## Available data
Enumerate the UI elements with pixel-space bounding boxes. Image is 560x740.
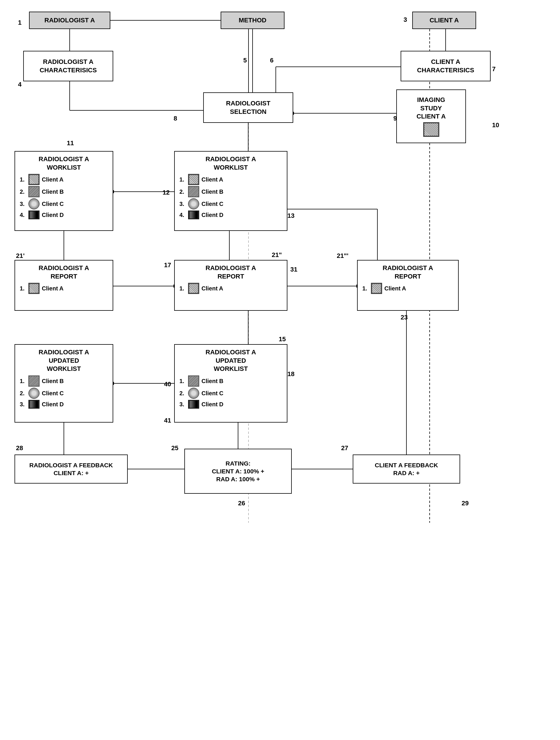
label-25: 25 bbox=[171, 444, 178, 452]
label-28: 28 bbox=[16, 444, 23, 452]
rad-a-report-center: RADIOLOGIST AREPORT 1.Client A bbox=[174, 260, 288, 311]
rating-node: RATING:CLIENT A: 100% +RAD A: 100% + bbox=[184, 449, 292, 494]
imaging-study-node: IMAGINGSTUDYCLIENT A bbox=[396, 89, 466, 143]
client-a-feedback-node: CLIENT A FEEDBACKRAD A: + bbox=[353, 455, 460, 483]
label-31: 31 bbox=[290, 266, 297, 273]
label-3: 3 bbox=[404, 16, 407, 23]
label-23: 23 bbox=[401, 314, 408, 321]
method-node: METHOD bbox=[221, 12, 285, 29]
label-26: 26 bbox=[238, 499, 245, 507]
rad-selection-node: RADIOLOGISTSELECTION bbox=[203, 92, 293, 123]
label-29: 29 bbox=[462, 499, 468, 507]
label-11: 11 bbox=[67, 140, 74, 147]
label-10: 10 bbox=[492, 121, 499, 129]
label-21pp: 21" bbox=[272, 251, 282, 259]
rad-a-updated-center: RADIOLOGIST AUPDATEDWORKLIST 1.Client B … bbox=[174, 344, 288, 423]
label-17: 17 bbox=[164, 261, 171, 269]
label-15: 15 bbox=[279, 336, 286, 343]
rad-a-char-node: RADIOLOGIST ACHARACTERISICS bbox=[23, 51, 113, 81]
label-1: 1 bbox=[18, 19, 21, 26]
label-12: 12 bbox=[162, 189, 170, 196]
rad-a-worklist-center: RADIOLOGIST AWORKLIST 1.Client A 2.Clien… bbox=[174, 151, 288, 231]
label-13: 13 bbox=[288, 212, 294, 219]
rad-a-feedback-node: RADIOLOGIST A FEEDBACKCLIENT A: + bbox=[14, 455, 128, 483]
radiologist-a-node: RADIOLOGIST A bbox=[29, 12, 110, 29]
label-21ppp: 21"' bbox=[337, 252, 348, 260]
label-41: 41 bbox=[164, 417, 171, 424]
rad-a-report-right: RADIOLOGIST AREPORT 1.Client A bbox=[357, 260, 459, 311]
rad-a-report-left: RADIOLOGIST AREPORT 1.Client A bbox=[14, 260, 113, 311]
rad-a-updated-left: RADIOLOGIST AUPDATEDWORKLIST 1.Client B … bbox=[14, 344, 113, 423]
rad-a-worklist-left: RADIOLOGIST AWORKLIST 1.Client A 2.Clien… bbox=[14, 151, 113, 231]
client-a-node: CLIENT A bbox=[412, 12, 476, 29]
label-40: 40 bbox=[164, 380, 171, 388]
label-7: 7 bbox=[492, 65, 495, 73]
client-a-char-node: CLIENT ACHARACTERISICS bbox=[401, 51, 490, 81]
label-6: 6 bbox=[270, 57, 273, 64]
label-4: 4 bbox=[18, 81, 21, 88]
label-8: 8 bbox=[174, 115, 177, 122]
label-18: 18 bbox=[288, 370, 294, 378]
label-27: 27 bbox=[341, 444, 348, 452]
label-5: 5 bbox=[243, 57, 247, 64]
label-21p: 21' bbox=[16, 252, 25, 260]
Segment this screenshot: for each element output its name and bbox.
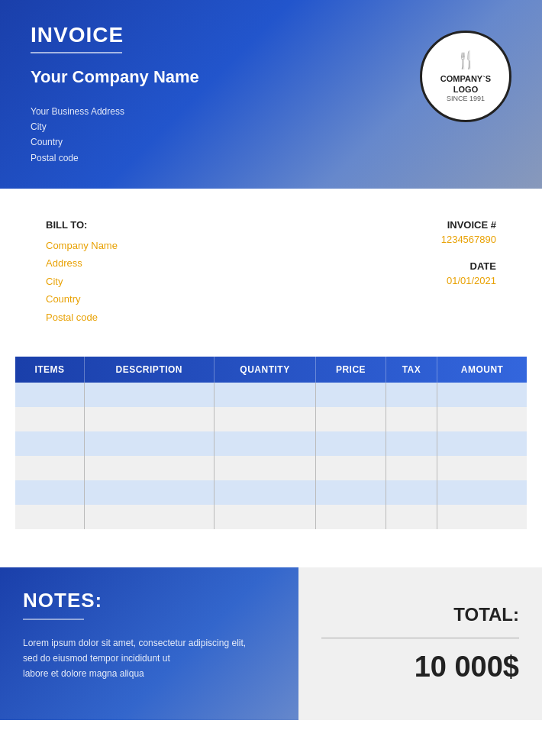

## To do
Without the pictures, copy out all the records above exactly.

## Exercise answer
Enumerate the UI elements with pixel-space bounding boxes. Image is 560x740.
label-25: 25 bbox=[171, 444, 178, 452]
label-28: 28 bbox=[16, 444, 23, 452]
rad-a-report-center: RADIOLOGIST AREPORT 1.Client A bbox=[174, 260, 288, 311]
rating-node: RATING:CLIENT A: 100% +RAD A: 100% + bbox=[184, 449, 292, 494]
imaging-study-node: IMAGINGSTUDYCLIENT A bbox=[396, 89, 466, 143]
client-a-feedback-node: CLIENT A FEEDBACKRAD A: + bbox=[353, 455, 460, 483]
label-31: 31 bbox=[290, 266, 297, 273]
label-3: 3 bbox=[404, 16, 407, 23]
label-23: 23 bbox=[401, 314, 408, 321]
method-node: METHOD bbox=[221, 12, 285, 29]
label-26: 26 bbox=[238, 499, 245, 507]
rad-selection-node: RADIOLOGISTSELECTION bbox=[203, 92, 293, 123]
label-29: 29 bbox=[462, 499, 468, 507]
label-11: 11 bbox=[67, 140, 74, 147]
label-10: 10 bbox=[492, 121, 499, 129]
label-21pp: 21" bbox=[272, 251, 282, 259]
rad-a-updated-center: RADIOLOGIST AUPDATEDWORKLIST 1.Client B … bbox=[174, 344, 288, 423]
label-17: 17 bbox=[164, 261, 171, 269]
label-15: 15 bbox=[279, 336, 286, 343]
rad-a-char-node: RADIOLOGIST ACHARACTERISICS bbox=[23, 51, 113, 81]
label-1: 1 bbox=[18, 19, 21, 26]
label-12: 12 bbox=[162, 189, 170, 196]
rad-a-worklist-center: RADIOLOGIST AWORKLIST 1.Client A 2.Clien… bbox=[174, 151, 288, 231]
label-13: 13 bbox=[288, 212, 294, 219]
rad-a-feedback-node: RADIOLOGIST A FEEDBACKCLIENT A: + bbox=[14, 455, 128, 483]
radiologist-a-node: RADIOLOGIST A bbox=[29, 12, 110, 29]
label-21ppp: 21"' bbox=[337, 252, 348, 260]
label-41: 41 bbox=[164, 417, 171, 424]
rad-a-report-right: RADIOLOGIST AREPORT 1.Client A bbox=[357, 260, 459, 311]
rad-a-report-left: RADIOLOGIST AREPORT 1.Client A bbox=[14, 260, 113, 311]
rad-a-updated-left: RADIOLOGIST AUPDATEDWORKLIST 1.Client B … bbox=[14, 344, 113, 423]
rad-a-worklist-left: RADIOLOGIST AWORKLIST 1.Client A 2.Clien… bbox=[14, 151, 113, 231]
client-a-node: CLIENT A bbox=[412, 12, 476, 29]
label-40: 40 bbox=[164, 380, 171, 388]
label-7: 7 bbox=[492, 65, 495, 73]
client-a-char-node: CLIENT ACHARACTERISICS bbox=[401, 51, 490, 81]
label-6: 6 bbox=[270, 57, 273, 64]
label-4: 4 bbox=[18, 81, 21, 88]
label-8: 8 bbox=[174, 115, 177, 122]
label-18: 18 bbox=[288, 370, 294, 378]
label-27: 27 bbox=[341, 444, 348, 452]
label-5: 5 bbox=[243, 57, 247, 64]
label-21p: 21' bbox=[16, 252, 25, 260]
Segment this screenshot: for each element output its name and bbox.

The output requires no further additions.